• **Task directions**: Copy each line of the records below, from the first through the one that contains "forcément être perçu négativement, mais il", exactly as written.

Data items:
╔══
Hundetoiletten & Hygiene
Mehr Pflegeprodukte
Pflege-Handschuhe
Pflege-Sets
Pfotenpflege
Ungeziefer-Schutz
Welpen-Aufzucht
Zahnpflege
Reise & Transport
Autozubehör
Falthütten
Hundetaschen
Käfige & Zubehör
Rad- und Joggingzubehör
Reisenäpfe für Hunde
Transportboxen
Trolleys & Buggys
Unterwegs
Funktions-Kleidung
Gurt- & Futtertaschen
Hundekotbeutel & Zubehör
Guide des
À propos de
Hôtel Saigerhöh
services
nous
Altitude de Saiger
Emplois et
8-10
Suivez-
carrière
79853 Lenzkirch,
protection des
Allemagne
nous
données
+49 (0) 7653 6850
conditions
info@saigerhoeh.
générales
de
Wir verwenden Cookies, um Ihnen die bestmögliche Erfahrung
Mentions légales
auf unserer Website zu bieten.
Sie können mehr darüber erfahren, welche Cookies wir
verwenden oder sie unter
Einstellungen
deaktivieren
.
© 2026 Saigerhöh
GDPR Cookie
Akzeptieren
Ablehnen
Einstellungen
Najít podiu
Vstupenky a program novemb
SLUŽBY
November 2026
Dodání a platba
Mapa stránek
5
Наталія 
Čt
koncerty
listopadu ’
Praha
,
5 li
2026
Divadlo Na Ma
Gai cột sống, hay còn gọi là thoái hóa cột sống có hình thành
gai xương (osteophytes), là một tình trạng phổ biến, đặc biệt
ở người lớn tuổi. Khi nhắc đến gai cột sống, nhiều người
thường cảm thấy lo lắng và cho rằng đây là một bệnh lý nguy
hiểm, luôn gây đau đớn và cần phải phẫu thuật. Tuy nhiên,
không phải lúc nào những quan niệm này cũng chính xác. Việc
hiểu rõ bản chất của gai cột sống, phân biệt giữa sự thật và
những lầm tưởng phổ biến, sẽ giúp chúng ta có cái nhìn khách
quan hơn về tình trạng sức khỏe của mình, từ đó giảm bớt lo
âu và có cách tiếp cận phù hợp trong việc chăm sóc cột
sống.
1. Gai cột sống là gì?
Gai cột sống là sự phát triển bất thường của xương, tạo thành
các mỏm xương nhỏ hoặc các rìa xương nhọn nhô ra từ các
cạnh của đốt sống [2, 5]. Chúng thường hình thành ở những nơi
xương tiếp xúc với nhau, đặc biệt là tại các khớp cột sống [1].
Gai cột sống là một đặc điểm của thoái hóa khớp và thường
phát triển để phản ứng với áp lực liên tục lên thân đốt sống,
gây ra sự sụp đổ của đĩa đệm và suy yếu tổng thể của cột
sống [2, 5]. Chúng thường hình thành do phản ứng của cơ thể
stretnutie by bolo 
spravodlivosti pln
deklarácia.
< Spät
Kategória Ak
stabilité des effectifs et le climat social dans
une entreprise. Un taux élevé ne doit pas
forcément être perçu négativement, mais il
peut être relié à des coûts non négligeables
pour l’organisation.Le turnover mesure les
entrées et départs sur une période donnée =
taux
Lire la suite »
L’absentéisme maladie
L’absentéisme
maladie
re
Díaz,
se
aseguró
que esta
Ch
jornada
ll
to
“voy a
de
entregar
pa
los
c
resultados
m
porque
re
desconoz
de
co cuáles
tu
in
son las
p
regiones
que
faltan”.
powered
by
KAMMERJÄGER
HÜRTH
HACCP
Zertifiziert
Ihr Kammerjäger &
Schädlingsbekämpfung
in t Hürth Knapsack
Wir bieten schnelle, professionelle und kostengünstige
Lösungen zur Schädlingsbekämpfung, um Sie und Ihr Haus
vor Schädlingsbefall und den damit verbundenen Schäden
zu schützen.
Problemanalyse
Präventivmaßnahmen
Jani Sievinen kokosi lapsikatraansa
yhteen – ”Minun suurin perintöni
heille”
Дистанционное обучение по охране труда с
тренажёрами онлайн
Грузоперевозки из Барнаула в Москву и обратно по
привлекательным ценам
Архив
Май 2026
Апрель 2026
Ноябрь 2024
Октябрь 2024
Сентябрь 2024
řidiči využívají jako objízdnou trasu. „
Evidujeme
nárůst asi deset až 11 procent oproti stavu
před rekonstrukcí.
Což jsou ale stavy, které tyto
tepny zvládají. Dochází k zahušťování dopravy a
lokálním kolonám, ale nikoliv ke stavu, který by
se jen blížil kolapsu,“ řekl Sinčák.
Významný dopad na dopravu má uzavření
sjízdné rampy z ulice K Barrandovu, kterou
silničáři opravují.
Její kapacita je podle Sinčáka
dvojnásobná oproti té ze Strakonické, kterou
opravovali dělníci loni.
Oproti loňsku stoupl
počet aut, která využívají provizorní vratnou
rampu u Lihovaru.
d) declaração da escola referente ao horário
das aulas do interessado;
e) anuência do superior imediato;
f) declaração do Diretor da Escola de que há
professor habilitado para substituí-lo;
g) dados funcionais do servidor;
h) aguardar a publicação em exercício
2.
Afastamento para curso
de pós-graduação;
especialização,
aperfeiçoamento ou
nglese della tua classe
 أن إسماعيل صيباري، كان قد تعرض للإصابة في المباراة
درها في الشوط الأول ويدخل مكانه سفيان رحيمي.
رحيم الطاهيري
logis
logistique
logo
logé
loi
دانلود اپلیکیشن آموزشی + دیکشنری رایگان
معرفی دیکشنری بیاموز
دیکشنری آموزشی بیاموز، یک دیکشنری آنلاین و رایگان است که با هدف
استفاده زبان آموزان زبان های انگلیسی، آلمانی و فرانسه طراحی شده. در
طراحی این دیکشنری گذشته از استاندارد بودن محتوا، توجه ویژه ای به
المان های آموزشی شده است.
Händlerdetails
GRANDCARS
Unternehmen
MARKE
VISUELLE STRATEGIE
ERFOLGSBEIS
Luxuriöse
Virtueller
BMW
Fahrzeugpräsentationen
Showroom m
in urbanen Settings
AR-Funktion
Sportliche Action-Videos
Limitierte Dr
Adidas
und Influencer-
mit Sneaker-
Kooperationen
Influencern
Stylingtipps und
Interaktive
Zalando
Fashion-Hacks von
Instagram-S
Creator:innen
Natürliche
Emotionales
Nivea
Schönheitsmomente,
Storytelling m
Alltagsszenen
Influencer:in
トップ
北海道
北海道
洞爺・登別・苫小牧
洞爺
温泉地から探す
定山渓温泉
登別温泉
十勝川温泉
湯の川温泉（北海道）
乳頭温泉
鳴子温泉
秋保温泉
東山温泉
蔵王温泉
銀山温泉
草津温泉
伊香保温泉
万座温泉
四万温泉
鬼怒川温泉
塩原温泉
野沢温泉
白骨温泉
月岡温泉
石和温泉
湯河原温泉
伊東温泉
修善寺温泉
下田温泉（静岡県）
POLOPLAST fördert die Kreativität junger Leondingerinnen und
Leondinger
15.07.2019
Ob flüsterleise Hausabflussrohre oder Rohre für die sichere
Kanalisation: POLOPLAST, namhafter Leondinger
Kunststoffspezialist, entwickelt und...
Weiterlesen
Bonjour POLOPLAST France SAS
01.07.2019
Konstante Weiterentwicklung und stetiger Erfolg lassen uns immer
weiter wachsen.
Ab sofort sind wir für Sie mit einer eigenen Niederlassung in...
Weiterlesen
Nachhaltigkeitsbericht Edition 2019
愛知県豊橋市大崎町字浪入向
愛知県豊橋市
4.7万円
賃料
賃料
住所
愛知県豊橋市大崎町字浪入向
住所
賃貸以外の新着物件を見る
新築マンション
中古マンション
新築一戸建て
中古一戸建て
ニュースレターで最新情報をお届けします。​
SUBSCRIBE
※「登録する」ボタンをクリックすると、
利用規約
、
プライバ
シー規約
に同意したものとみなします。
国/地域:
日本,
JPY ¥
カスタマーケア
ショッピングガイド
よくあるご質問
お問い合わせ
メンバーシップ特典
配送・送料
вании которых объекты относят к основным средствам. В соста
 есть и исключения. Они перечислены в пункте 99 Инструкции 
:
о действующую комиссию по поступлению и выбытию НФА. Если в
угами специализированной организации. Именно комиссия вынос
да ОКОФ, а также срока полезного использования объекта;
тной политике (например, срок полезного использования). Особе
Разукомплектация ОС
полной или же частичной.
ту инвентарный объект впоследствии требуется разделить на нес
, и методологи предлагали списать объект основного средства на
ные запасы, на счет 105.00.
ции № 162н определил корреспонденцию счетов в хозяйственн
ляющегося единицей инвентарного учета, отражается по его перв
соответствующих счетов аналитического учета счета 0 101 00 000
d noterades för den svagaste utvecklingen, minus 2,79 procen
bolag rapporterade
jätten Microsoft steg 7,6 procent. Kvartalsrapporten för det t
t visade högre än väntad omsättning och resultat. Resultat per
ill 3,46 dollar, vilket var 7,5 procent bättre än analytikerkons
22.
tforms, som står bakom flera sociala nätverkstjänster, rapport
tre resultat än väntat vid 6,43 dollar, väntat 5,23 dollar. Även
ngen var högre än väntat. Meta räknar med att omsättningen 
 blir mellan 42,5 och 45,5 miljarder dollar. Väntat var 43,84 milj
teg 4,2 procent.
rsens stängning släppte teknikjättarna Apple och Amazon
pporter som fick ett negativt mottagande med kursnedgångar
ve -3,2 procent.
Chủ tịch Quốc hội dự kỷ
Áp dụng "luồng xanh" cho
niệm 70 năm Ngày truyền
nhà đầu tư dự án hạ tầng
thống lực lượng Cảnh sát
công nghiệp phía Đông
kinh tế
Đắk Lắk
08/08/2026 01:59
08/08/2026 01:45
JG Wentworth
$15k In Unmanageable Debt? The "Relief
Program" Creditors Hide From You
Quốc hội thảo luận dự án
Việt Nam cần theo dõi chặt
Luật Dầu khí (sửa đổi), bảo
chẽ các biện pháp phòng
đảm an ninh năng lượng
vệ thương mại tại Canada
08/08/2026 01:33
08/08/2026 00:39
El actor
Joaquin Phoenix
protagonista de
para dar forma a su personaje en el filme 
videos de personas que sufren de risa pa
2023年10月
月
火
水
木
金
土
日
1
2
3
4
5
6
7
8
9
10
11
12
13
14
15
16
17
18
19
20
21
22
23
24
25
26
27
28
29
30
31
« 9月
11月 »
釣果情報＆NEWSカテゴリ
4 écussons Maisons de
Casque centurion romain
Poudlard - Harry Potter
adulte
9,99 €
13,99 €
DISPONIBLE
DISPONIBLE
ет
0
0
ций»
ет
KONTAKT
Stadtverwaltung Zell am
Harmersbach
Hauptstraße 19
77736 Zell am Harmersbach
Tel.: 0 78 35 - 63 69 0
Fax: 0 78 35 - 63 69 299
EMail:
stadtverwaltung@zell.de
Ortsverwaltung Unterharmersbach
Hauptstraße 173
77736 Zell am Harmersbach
╚══
• **The answer**:
Hundetoiletten & Hygiene
Mehr Pflegeprodukte
Pflege-Handschuhe
Pflege-Sets
Pfotenpflege
Ungeziefer-Schutz
Welpen-Aufzucht
Zahnpflege
Reise & Transport
Autozubehör
Falthütten
Hundetaschen
Käfige & Zubehör
Rad- und Joggingzubehör
Reisenäpfe für Hunde
Transportboxen
Trolleys & Buggys
Unterwegs
Funktions-Kleidung
Gurt- & Futtertaschen
Hundekotbeutel & Zubehör
Guide des
À propos de
Hôtel Saigerhöh
services
nous
Altitude de Saiger
Emplois et
8-10
Suivez-
carrière
79853 Lenzkirch,
protection des
Allemagne
nous
données
+49 (0) 7653 6850
conditions
info@saigerhoeh.
générales
de
Wir verwenden Cookies, um Ihnen die bestmögliche Erfahrung
Mentions légales
auf unserer Website zu bieten.
Sie können mehr darüber erfahren, welche Cookies wir
verwenden oder sie unter
Einstellungen
deaktivieren
.
© 2026 Saigerhöh
GDPR Cookie
Akzeptieren
Ablehnen
Einstellungen
Najít podiu
Vstupenky a program novemb
SLUŽBY
November 2026
Dodání a platba
Mapa stránek
5
Наталія 
Čt
koncerty
listopadu ’
Praha
,
5 li
2026
Divadlo Na Ma
Gai cột sống, hay còn gọi là thoái hóa cột sống có hình thành
gai xương (osteophytes), là một tình trạng phổ biến, đặc biệt
ở người lớn tuổi. Khi nhắc đến gai cột sống, nhiều người
thường cảm thấy lo lắng và cho rằng đây là một bệnh lý nguy
hiểm, luôn gây đau đớn và cần phải phẫu thuật. Tuy nhiên,
không phải lúc nào những quan niệm này cũng chính xác. Việc
hiểu rõ bản chất của gai cột sống, phân biệt giữa sự thật và
những lầm tưởng phổ biến, sẽ giúp chúng ta có cái nhìn khách
quan hơn về tình trạng sức khỏe của mình, từ đó giảm bớt lo
âu và có cách tiếp cận phù hợp trong việc chăm sóc cột
sống.
1. Gai cột sống là gì?
Gai cột sống là sự phát triển bất thường của xương, tạo thành
các mỏm xương nhỏ hoặc các rìa xương nhọn nhô ra từ các
cạnh của đốt sống [2, 5]. Chúng thường hình thành ở những nơi
xương tiếp xúc với nhau, đặc biệt là tại các khớp cột sống [1].
Gai cột sống là một đặc điểm của thoái hóa khớp và thường
phát triển để phản ứng với áp lực liên tục lên thân đốt sống,
gây ra sự sụp đổ của đĩa đệm và suy yếu tổng thể của cột
sống [2, 5]. Chúng thường hình thành do phản ứng của cơ thể
stretnutie by bolo 
spravodlivosti pln
deklarácia.
< Spät
Kategória Ak
stabilité des effectifs et le climat social dans
une entreprise. Un taux élevé ne doit pas
forcément être perçu négativement, mais il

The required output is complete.